Только сейчас, разглядывая стеклянные глаза за стеклянной витриной «Кукай», я осмыслил свое недавнее смущение. Тогда было озеро Кинерет, а теперь и здесь — не чистота, а очищенность. Потом присмотрелся к выражению ее лица, открывшего мне усмешку, которая знаменует неспособность любить, символ свободы от страстей, то есть символ глупости, грустной человеческой черты.

Прервал меня все тот же нелондонский дождь. Одно из двух, заключил я, отрываясь от витрины: либо все на свете состоит из ничего, то есть либо истинная природа каждой вещи есть ее отсутствие, ее сделанность из ничто, либо же улетевший в Австралию скульптор, наоборот, слишком бездарен. В любом случае, думал я, вышагивая по пустынной улице впритык к зданиям, смотреть на ее копии я больше не буду, ибо даже этот первый взгляд на стеклянную Субботу столкнул меня в воды забывания ее. Почувствовал, что эта застывшая, как стекло, вода забывания может заполнить все промежутки в моей памяти, — и тогда Суббота исчезнет навсегда, как исчезает бесцветное стекло — если долго сквозь него смотреть…

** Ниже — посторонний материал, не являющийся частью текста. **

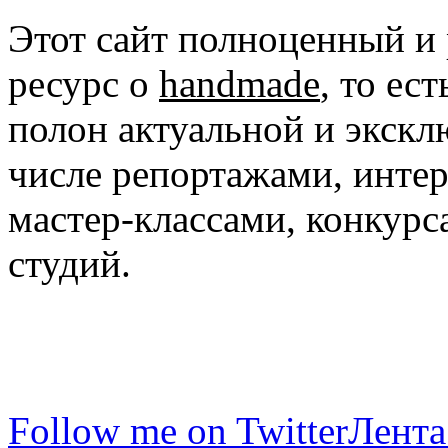
Этот сайт полноценный и
ресурс о
handmade
, то ес
полон актуальной и экск
числе репортажами, инте
мастер-классами, конкурс
студий.
Follow me on Twitter
Лента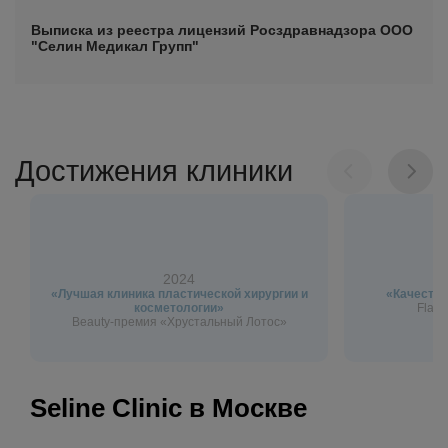
Выписка из реестра лицензий Росздравнадзора ООО
"Селин Медикал Групп"
Достижения клиники
2024
«Лучшая клиника пластической хирургии и
«Качество
косметологии»
Flagm
Beauty-премия «Хрустальный Лотос»
Seline Clinic в Москве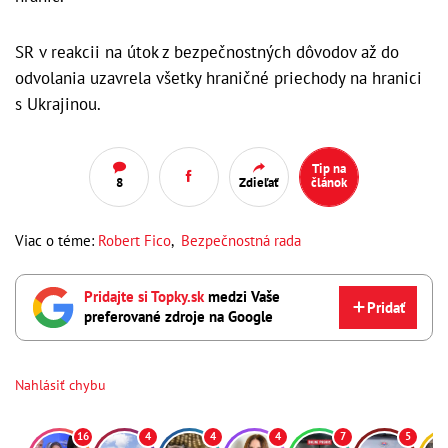
SR v reakcii na útok z bezpečnostných dôvodov až do
odvolania uzavrela všetky hraničné priechody na hranici
s Ukrajinou.
Tip na
8
Zdieľať
článok
Viac o téme:
Robert Fico
,
Bezpečnostná rada
Pridajte si Topky.sk
medzi Vaše
Pridať
preferované zdroje na Google
Nahlásiť chybu
16
4
4
4
7
5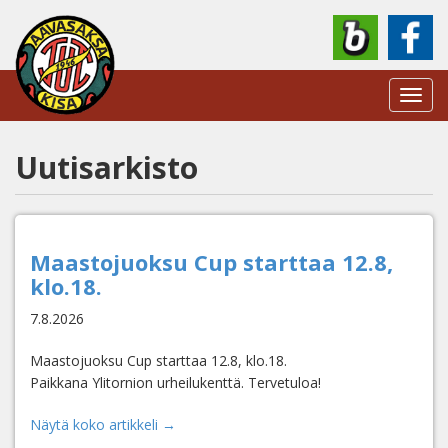
Toggl
navig
Uutisarkisto
Maastojuoksu Cup starttaa 12.8,
klo.18.
7.8.2026
Maastojuoksu Cup starttaa 12.8, klo.18.
Paikkana Ylitornion urheilukenttä. Tervetuloa!
Näytä koko artikkeli →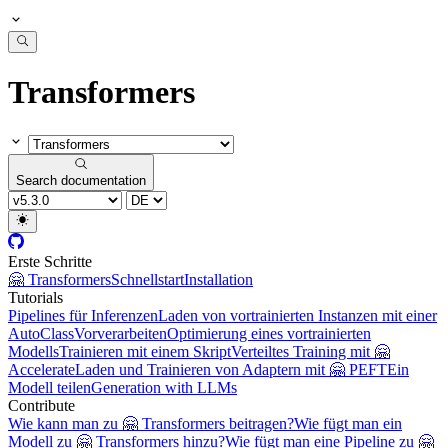
Transformers
Search documentation
Erste Schritte
🤗 Transformers
Schnellstart
Installation
Tutorials
Pipelines für Inferenzen
Laden von vortrainierten Instanzen mit einer
AutoClass
Vorverarbeiten
Optimierung eines vortrainierten
Modells
Trainieren mit einem Skript
Verteiltes Training mit 🤗
Accelerate
Laden und Trainieren von Adaptern mit 🤗 PEFT
Ein
Modell teilen
Generation with LLMs
Contribute
Wie kann man zu 🤗 Transformers beitragen?
Wie fügt man ein
Modell zu 🤗 Transformers hinzu?
Wie fügt man eine Pipeline zu 🤗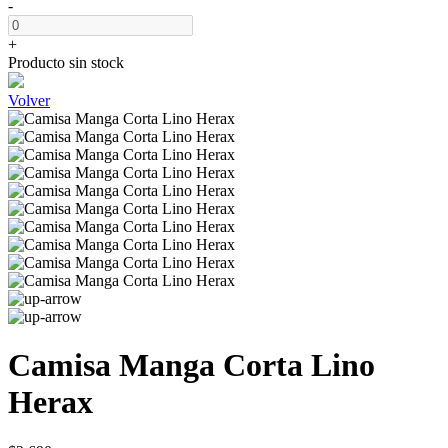
-
+
Producto sin stock
Volver
Camisa Manga Corta Lino
Herax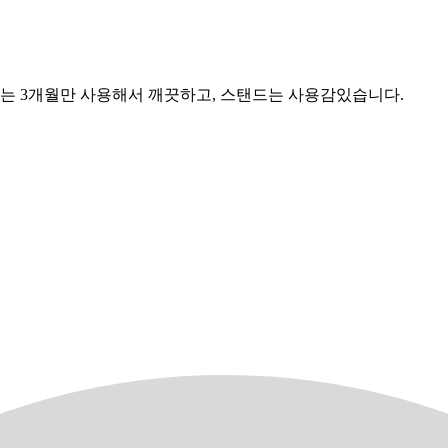
는 3개월만 사용해서 깨끗하고, 스탠드는 사용감있습니다.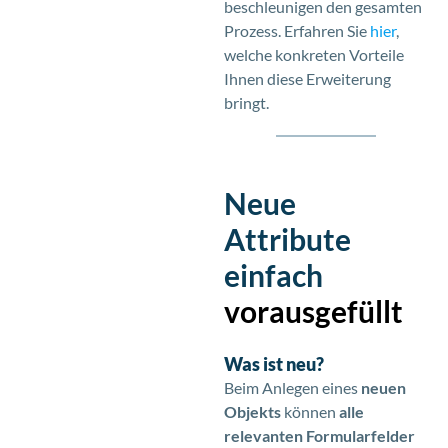
beschleunigen den gesamten
Prozess. Erfahren Sie
hier
,
welche konkreten Vorteile
Ihnen diese Erweiterung
bringt.
Neue
Attribute
einfach
vorausgefüllt
Was ist neu?
Beim Anlegen eines
neuen
Objekts
können
alle
relevanten Formularfelder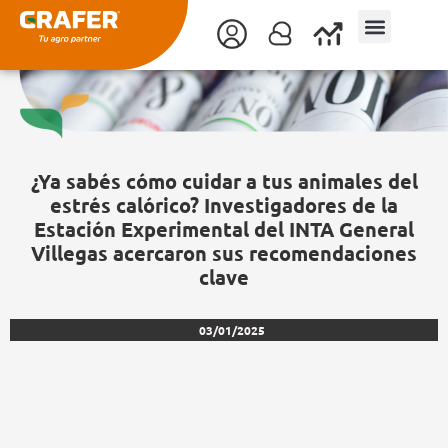
Ir
al
contenido
¿Ya sabés cómo cuidar a tus animales del
estrés calórico? Investigadores de la
Estación Experimental del INTA General
Villegas acercaron sus recomendaciones
clave
03/01/2025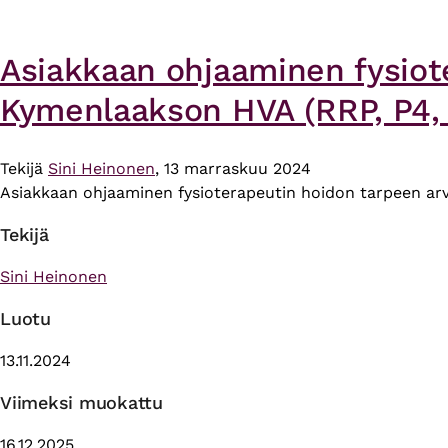
Asiakkaan ohjaaminen fysiot
Kymenlaakson HVA (RRP, P4, 
Tekijä
Sini Heinonen
, 13 marraskuu 2024
Asiakkaan ohjaaminen fysioterapeutin hoidon tarpeen arv
Tekijä
Sini Heinonen
Luotu
13.11.2024
Viimeksi muokattu
16.12.2025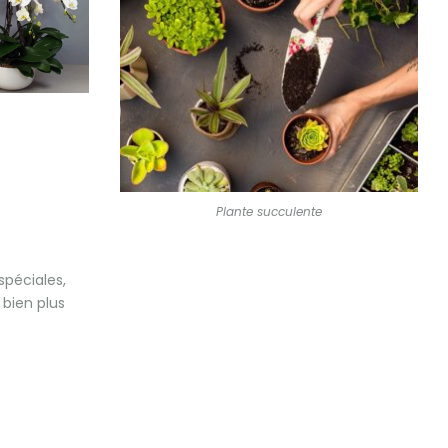
Plante succulente
spéciales,
 bien plus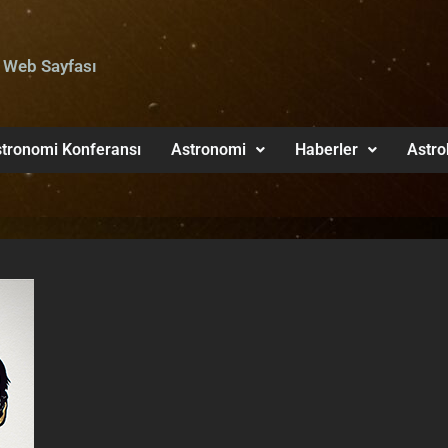
 Web Sayfası
tronomi Konferansı
Astronomi
Haberler
Astro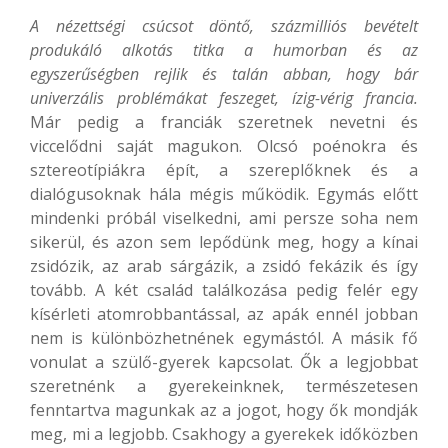
A nézettségi csúcsot döntő, százmilliós bevételt
produkáló alkotás titka a humorban és az
egyszerűségben rejlik és talán abban, hogy bár
univerzális problémákat feszeget, ízig-vérig francia.
Már pedig a franciák szeretnek nevetni és
viccelődni saját magukon. Olcsó poénokra és
sztereotípiákra épít, a szereplőknek és a
dialógusoknak hála mégis működik. Egymás előtt
mindenki próbál viselkedni, ami persze soha nem
sikerül, és azon sem lepődünk meg, hogy a kínai
zsidózik, az arab sárgázik, a zsidó fekázik és így
tovább. A két család találkozása pedig felér egy
kísérleti atomrobbantással, az apák ennél jobban
nem is különbözhetnének egymástól. A másik fő
vonulat a szülő-gyerek kapcsolat. Ők a legjobbat
szeretnénk a gyerekeinknek, természetesen
fenntartva magunkak az a jogot, hogy ők mondják
meg, mi a legjobb. Csakhogy a gyerekek időközben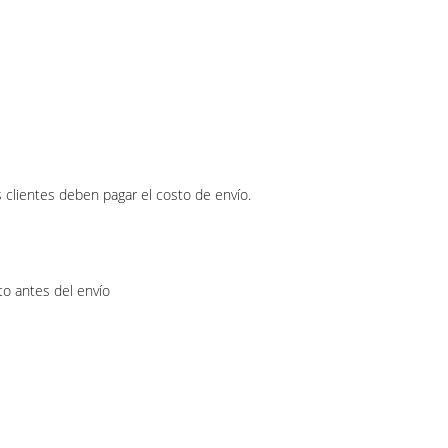
 clientes deben pagar el costo de envío.
o antes del envío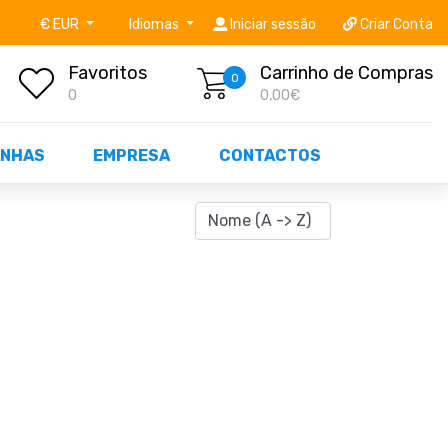
níveis STOCK OFF!
Não perca já as centenas de prod
€ EUR
Idiomas
Iniciar sessão
Criar Conta
Favoritos
Carrinho de Compras
0
0
0,00€
NHAS
EMPRESA
CONTACTOS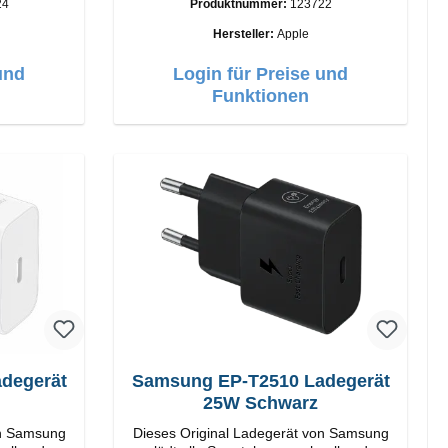
24
Produktnummer:
123722
:
Anschlüsse: USB-A Output: 12W Farbe:
Weiß
Hersteller:
Apple
und
Login für Preise und
Funktionen
Samsung EP-T2510 Ladegerät
25W Schwarz
on Samsung
Dieses Original Ladegerät von Samsung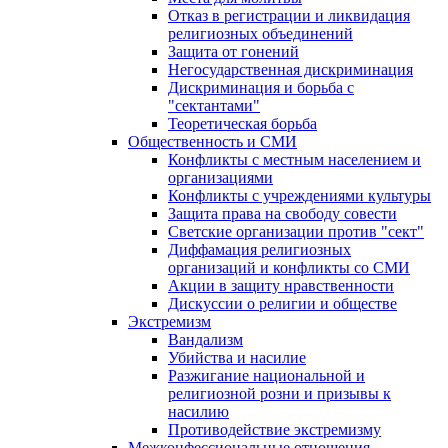
Отказ в регистрации и ликвидация
религиозных объединений
Защита от гонений
Негосударственная дискриминация
Дискриминация и борьба с
"сектантами"
Теоретическая борьба
Общественность и СМИ
Конфликты с местным населением и
организациями
Конфликты с учреждениями культуры
Защита права на свободу совести
Светские организации против "сект"
Диффамация религиозных
организаций и конфликты со СМИ
Акции в защиту нравственности
Дискуссии о религии и обществе
Экстремизм
Вандализм
Убийства и насилие
Разжигание национальной и
религиозной розни и призывы к
насилию
Противодействие экстремизму
Межконфессиональные отношения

Когда уже светало, я оказался в Ковент-Гардене. Несмотря на дождь и ранний час, какой-то трезвый старик — прямо у низкой арки напротив здания театра — пристраивал в кресле под тентом резинового британского премьера, который, как мне вспомнилось, будет чревовещать и зазывать прохожих в галерею надувных героев, располагавшуюся во дворе за аркой. В прошлый раз в кресле сидел не британский премьер, а Рэйган, голосивший на всю площадь, будто рассудок способен понять жизнь и ссылавшийся в доказательство на Августина: не старайся понять того, во что веришь, но обязательно старайся верить во все, что якобы понимаешь. Как всегда, переврал изречение, хотя список надувных персонажей в галерее зачитал правильно, по алфавиту… Я спросил у трезвого старика — о чем будет чревовещать сегодня премьер. Оказалось — о том же, что сказали Займ, Гутман и Стоун: московский путч не пройдет!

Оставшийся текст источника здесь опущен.